* _INSTRUCTIONS TO FOLLOW_
Write out the stretch of lines below that begins at the line with "Segment every instance" and ends at the line with "Given the image: Mask", including both, exactly as given and nothing more.

* _DATA FOR THIS EXERCISE_
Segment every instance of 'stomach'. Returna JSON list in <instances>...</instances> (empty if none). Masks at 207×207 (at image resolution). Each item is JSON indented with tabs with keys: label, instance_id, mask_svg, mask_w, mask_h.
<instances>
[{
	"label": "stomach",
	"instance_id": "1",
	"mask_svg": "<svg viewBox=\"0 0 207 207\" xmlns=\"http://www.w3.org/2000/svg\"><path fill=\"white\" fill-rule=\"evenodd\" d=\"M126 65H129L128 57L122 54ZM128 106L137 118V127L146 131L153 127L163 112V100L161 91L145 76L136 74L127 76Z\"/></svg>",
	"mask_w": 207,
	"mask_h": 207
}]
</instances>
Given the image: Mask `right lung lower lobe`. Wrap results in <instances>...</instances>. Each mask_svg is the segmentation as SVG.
==
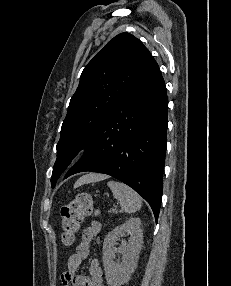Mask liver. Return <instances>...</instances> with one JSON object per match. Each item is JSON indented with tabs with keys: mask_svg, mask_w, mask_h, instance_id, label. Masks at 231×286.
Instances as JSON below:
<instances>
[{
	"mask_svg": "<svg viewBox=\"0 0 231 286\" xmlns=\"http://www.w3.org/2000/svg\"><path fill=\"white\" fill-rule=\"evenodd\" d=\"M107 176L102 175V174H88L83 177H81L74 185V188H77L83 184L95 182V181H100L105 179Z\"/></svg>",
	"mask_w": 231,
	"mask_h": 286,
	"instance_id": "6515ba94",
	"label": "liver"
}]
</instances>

* _TASK ANSWER_
Segment every instance of 'stomach'. Returna JSON list in <instances>...</instances> (empty if none). Masks at 207×207 (at image resolution). Each item is JSON indented with tabs with keys: label, instance_id, mask_svg, mask_w, mask_h.
<instances>
[{
	"label": "stomach",
	"instance_id": "1",
	"mask_svg": "<svg viewBox=\"0 0 207 207\" xmlns=\"http://www.w3.org/2000/svg\"><path fill=\"white\" fill-rule=\"evenodd\" d=\"M126 65H129L128 57L122 54ZM128 106L137 118V127L146 131L153 127L163 112V100L161 91L145 76L136 74L127 76Z\"/></svg>",
	"mask_w": 207,
	"mask_h": 207
}]
</instances>
Given the image: Mask `right lung lower lobe`. Wrap results in <instances>...</instances>. Each mask_svg is the segmentation as SVG.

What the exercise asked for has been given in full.